Lardon is a front-end for dynamic data import of large files, using the numpy.memmap
interface
to easily index large memory arrays without the entire import of the corresponding file.
To install lardon
, run you Terminal and
git clone https://github.com/domkirke/lardon.git
cd lardon
python3 setup.py install
To parse a dataset with lardon
, you can use to different frontends:
import lardon
data_path = "${path_to_dataset}"
parsed_path = "${path_to_parsed_dataset}"
# online parsing
offline_list = lardon.compile(data_path, parsed_path, valid_exts=['.npy'], callback=lardon.default_callback)
# environment parsing (data_path can be None, that you can generate data while exporting it. if you do so,
# the lardon parser will not have an iteration method)
with lardon.LardonParser(data_path, parsed_path, valid_exts=['.npy']) as parser:
for f in parser:
data = np.load(f)
parser.register(f, {}, f)
# you can then load the offline list with the parse_folder method
offline_list = lardon.parse_folder(parsed_path, drop_metadata=True)
data, metadata = offline_list[0] # lardon is asynchronous, s.t. data will be loaded when accessed
Lardon first parses the target data to create a memmap
-compatible
version of the dataset, referring to data elements using aysnchonous callback units called OfflineEntry
,
whose corresponding data is pointed using a Selector
. Entries are compiled in an OfflineDataList
object,
that can be indexed as an usual list.
Please consider that, due to the numpy.memmap
back-end, import time goes exponentially with the depth of the
sliced dimension.
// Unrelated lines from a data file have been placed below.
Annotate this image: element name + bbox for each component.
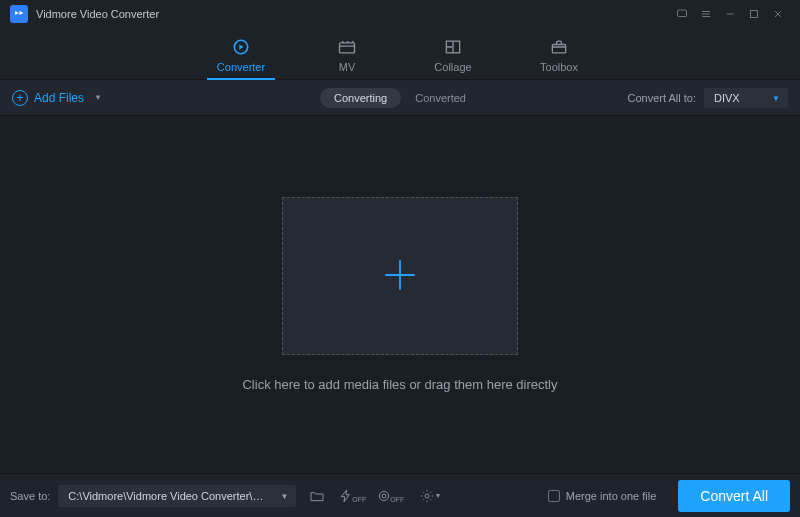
- tab-label: Converter: [217, 61, 265, 73]
- hardware-accel-button[interactable]: OFF: [338, 484, 368, 508]
- subtab-converting[interactable]: Converting: [320, 88, 401, 108]
- add-files-label: Add Files: [34, 91, 84, 105]
- tab-toolbox[interactable]: Toolbox: [529, 37, 589, 79]
- open-folder-button[interactable]: [304, 484, 330, 508]
- status-tabs: Converting Converted: [320, 88, 480, 108]
- tab-collage[interactable]: Collage: [423, 37, 483, 79]
- output-format-select[interactable]: DIVX ▼: [704, 88, 788, 108]
- chevron-down-icon[interactable]: ▼: [94, 93, 102, 102]
- svg-point-7: [382, 494, 386, 498]
- format-selected-value: DIVX: [714, 92, 740, 104]
- main-tabs: Converter MV Collage Toolbox: [0, 28, 800, 80]
- convert-all-to-label: Convert All to:: [628, 92, 696, 104]
- tab-label: MV: [339, 61, 356, 73]
- toolbox-icon: [549, 37, 569, 57]
- minimize-button[interactable]: [718, 2, 742, 26]
- converter-icon: [231, 37, 251, 57]
- maximize-button[interactable]: [742, 2, 766, 26]
- save-to-label: Save to:: [10, 490, 50, 502]
- convert-all-to: Convert All to: DIVX ▼: [628, 88, 788, 108]
- tab-mv[interactable]: MV: [317, 37, 377, 79]
- menu-icon[interactable]: [694, 2, 718, 26]
- app-logo-icon: [10, 5, 28, 23]
- svg-point-6: [380, 491, 389, 500]
- svg-rect-3: [340, 43, 355, 53]
- tab-converter[interactable]: Converter: [211, 37, 271, 79]
- tab-label: Toolbox: [540, 61, 578, 73]
- svg-rect-0: [678, 10, 687, 17]
- collage-icon: [443, 37, 463, 57]
- subtab-converted[interactable]: Converted: [401, 88, 480, 108]
- dropzone-help-text: Click here to add media files or drag th…: [242, 377, 557, 392]
- checkbox-icon: [548, 490, 560, 502]
- sub-toolbar: + Add Files ▼ Converting Converted Conve…: [0, 80, 800, 116]
- merge-checkbox[interactable]: Merge into one file: [548, 490, 657, 502]
- convert-all-button[interactable]: Convert All: [678, 480, 790, 512]
- tab-label: Collage: [434, 61, 471, 73]
- plus-icon: [378, 253, 422, 300]
- close-button[interactable]: [766, 2, 790, 26]
- titlebar: Vidmore Video Converter: [0, 0, 800, 28]
- bottom-bar: Save to: C:\Vidmore\Vidmore Video Conver…: [0, 473, 800, 517]
- app-title: Vidmore Video Converter: [36, 8, 159, 20]
- main-content: Click here to add media files or drag th…: [0, 116, 800, 473]
- add-files-button[interactable]: + Add Files ▼: [12, 90, 102, 106]
- chevron-down-icon: ▼: [280, 491, 288, 500]
- settings-button[interactable]: ▾: [414, 484, 444, 508]
- high-speed-button[interactable]: OFF: [376, 484, 406, 508]
- plus-circle-icon: +: [12, 90, 28, 106]
- svg-rect-5: [552, 45, 565, 53]
- svg-point-8: [425, 494, 429, 498]
- mv-icon: [337, 37, 357, 57]
- svg-rect-1: [751, 11, 758, 18]
- save-path-value: C:\Vidmore\Vidmore Video Converter\Conve…: [68, 490, 296, 502]
- save-path-select[interactable]: C:\Vidmore\Vidmore Video Converter\Conve…: [58, 485, 296, 507]
- dropzone[interactable]: [282, 197, 518, 355]
- feedback-icon[interactable]: [670, 2, 694, 26]
- chevron-down-icon: ▼: [772, 93, 780, 102]
- merge-label: Merge into one file: [566, 490, 657, 502]
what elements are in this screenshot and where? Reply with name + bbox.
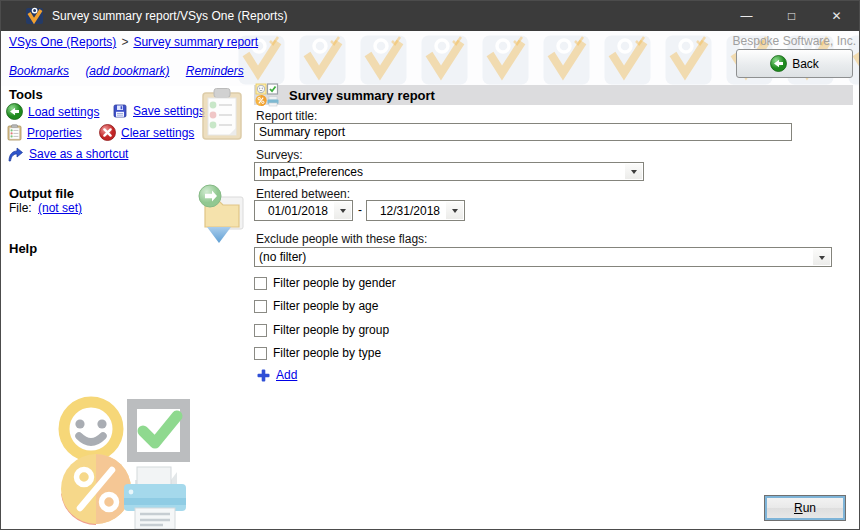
exclude-flags-arrow-icon[interactable] [813,249,830,265]
vsys-logo-tile-icon [299,35,346,85]
file-label: File: [9,201,32,215]
add-filter-control[interactable]: Add [257,368,297,382]
plus-icon [257,369,270,382]
exclude-flags-value: (no filter) [259,250,306,264]
save-settings-button[interactable]: Save settings [112,103,205,119]
report-title-label: Report title: [256,109,317,123]
maximize-button[interactable]: □ [769,1,814,31]
breadcrumb-link-home[interactable]: VSys One (Reports) [9,35,116,49]
filter-group-label: Filter people by group [273,323,389,337]
bookmarks-link[interactable]: Bookmarks [9,64,69,78]
filter-gender-checkbox[interactable] [254,277,267,290]
date-to-value: 12/31/2018 [380,204,440,218]
filter-age-row: Filter people by age [254,299,378,313]
filter-type-label: Filter people by type [273,346,381,360]
date-from-arrow-icon[interactable] [334,202,351,219]
title-bar: Survey summary report/VSys One (Reports)… [1,1,859,31]
tools-section-title: Tools [9,87,43,102]
date-to-arrow-icon[interactable] [446,202,463,219]
run-button[interactable]: Run [764,495,846,521]
clipboard-watermark-icon [201,87,243,141]
file-not-set-link[interactable]: (not set) [38,201,82,215]
save-shortcut-label: Save as a shortcut [29,147,128,161]
help-section-title: Help [9,241,37,256]
output-file-section-title: Output file [9,186,74,201]
company-name: Bespoke Software, Inc. [733,34,856,48]
filter-group-row: Filter people by group [254,323,389,337]
exclude-flags-dropdown[interactable]: (no filter) [254,247,832,267]
properties-button[interactable]: Properties [7,124,82,141]
minimize-button[interactable]: — [724,1,769,31]
surveys-dropdown-value: Impact,Preferences [259,165,363,179]
vsys-logo-tile-icon [360,35,407,85]
vsys-logo-tile-icon [421,35,468,85]
clear-settings-icon [99,124,116,141]
load-settings-label: Load settings [28,105,99,119]
surveys-label: Surveys: [256,148,303,162]
filter-gender-label: Filter people by gender [273,276,396,290]
date-from-picker[interactable]: 01/01/2018 [254,200,353,221]
quick-links: Bookmarks (add bookmark) Reminders [9,64,257,78]
back-button[interactable]: Back [736,49,853,78]
report-illustration [53,394,193,530]
load-settings-icon [6,103,23,120]
load-settings-button[interactable]: Load settings [6,103,99,120]
date-to-picker[interactable]: 12/31/2018 [366,200,465,221]
save-shortcut-button[interactable]: Save as a shortcut [6,145,128,163]
breadcrumb-link-current[interactable]: Survey summary report [133,35,258,49]
vsys-logo-tile-icon [604,35,651,85]
surveys-dropdown-arrow-icon[interactable] [625,164,642,179]
save-settings-label: Save settings [133,104,205,118]
back-button-label: Back [792,57,819,71]
add-bookmark-link[interactable]: (add bookmark) [85,64,169,78]
window-title: Survey summary report/VSys One (Reports) [52,9,287,23]
form-title: Survey summary report [289,88,435,103]
entered-between-label: Entered between: [256,187,350,201]
app-window: Survey summary report/VSys One (Reports)… [0,0,860,530]
add-link[interactable]: Add [276,368,297,382]
triangle-watermark-icon [206,226,232,244]
vsys-logo-tile-icon [482,35,529,85]
surveys-dropdown[interactable]: Impact,Preferences [254,162,644,181]
vsys-logo-tile-icon [665,35,712,85]
output-file-row: File: (not set) [9,201,82,215]
header-strip: VSys One (Reports)>Survey summary report… [1,31,860,86]
reminders-link[interactable]: Reminders [186,64,244,78]
date-range-separator: - [358,203,362,217]
report-title-input[interactable] [254,123,792,141]
breadcrumb: VSys One (Reports)>Survey summary report [9,35,258,49]
filter-age-label: Filter people by age [273,299,378,313]
back-arrow-icon [770,55,787,72]
report-mini-icon [255,83,279,107]
clear-settings-button[interactable]: Clear settings [99,124,194,141]
filter-type-checkbox[interactable] [254,347,267,360]
filter-age-checkbox[interactable] [254,300,267,313]
exclude-flags-label: Exclude people with these flags: [256,232,427,246]
vsys-logo-tile-icon [543,35,590,85]
breadcrumb-separator: > [121,35,128,49]
filter-gender-row: Filter people by gender [254,276,396,290]
shortcut-arrow-icon [6,145,24,163]
filter-type-row: Filter people by type [254,346,381,360]
app-logo-icon [26,7,44,25]
save-settings-icon [112,103,128,119]
date-from-value: 01/01/2018 [268,204,328,218]
filter-group-checkbox[interactable] [254,324,267,337]
form-header-bar: Survey summary report [254,85,853,105]
properties-label: Properties [27,126,82,140]
properties-icon [7,124,22,141]
close-button[interactable]: ✕ [814,1,859,31]
clear-settings-label: Clear settings [121,126,194,140]
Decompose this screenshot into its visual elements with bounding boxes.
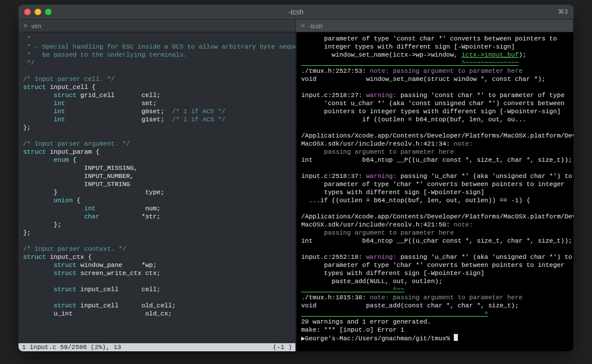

Hence, dynamic import of deep dimensions of an array. For exemple, if the array is 10x10x10x10 x[:, :, :, 0]
will result to 1000 memmap
calls, while x[:, 0:20]
will result to only 10 calls.
Data parsing can be easily done using the compile
function :
import numpy as np
from lardon import checkdir, compile
# Create dumb dataset
path = "dumb_dataset"
checkdir(path); checkdir(path+"/data")
n_items = 10
for n in range(n_items):
random_shape = (10, np.random.randint(2, 5), 23, np.random.randint(700, 900))
x = np.reshape(np.arange(np.prod(random_shape)), random_shape)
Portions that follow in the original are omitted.